It Broke My Heart

Like many of you, I watched the weekend’s events unfold in Charlottesville with great sadness and disbelief.  White supremacists believe that the color of their skin gives them a privilege in our society.  They hold on to symbols like the swastika and the confederate flag to reaffirm their false narrative that being white makes them superior.

Most of us understand that these beliefs are wrong, vile, and un-American.  Yet the consequences of America’s racial divide are very real.  We are fighting an epidemic where black women are 20 times more likely to get HIV than white women.  Gay men of color, particularly black gay men, are the largest number of people living with HIV in America.  Eighty percent of transgender women diagnosed with HIV were African-American or Latina. Diagnoses among Latino MSM increased 13 percent from 2010 to 2014.

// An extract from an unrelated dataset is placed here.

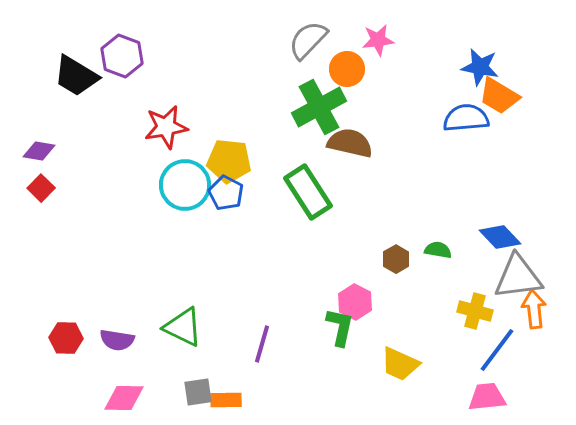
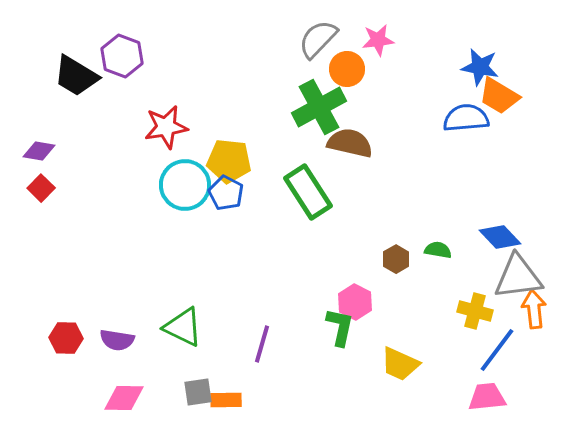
gray semicircle: moved 10 px right, 1 px up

We understand that your skin color does not make you superior, so why and how does your skin color impact your health outcomes?

Our movement talks about the social determinants of health as a way to tiptoe around discussions about race.  Maybe it’s easier to talk about poverty, unemployment, or a lack of education.  NMAC believes those conditions exist because of racism.  Until we address race, racism, and its impact on our nation’s health, we will never end the HIV epidemic in America.

Dr. David Williams from Harvard University will speak at the opening plenary of this year’s United States Conference on AIDS.  Dr. Williams has done some of the definitive work on race and health.  NMAC also invited the People’s Institute to present their ground-breaking teachings on Undoing Racism.  In fact, there is a whole pathway on race.   It’s not enough to be culturally sensitive; the movement needs to understand race and privilege and their impact on health.  It’s time to get rid of our fear of talking about race by talking about race.

We must not shy away.  Whether we want to have it or not, this conversation is happening and sometimes in very destructive ways.  Our movement must lead on race in order for us to end the HIV epidemic.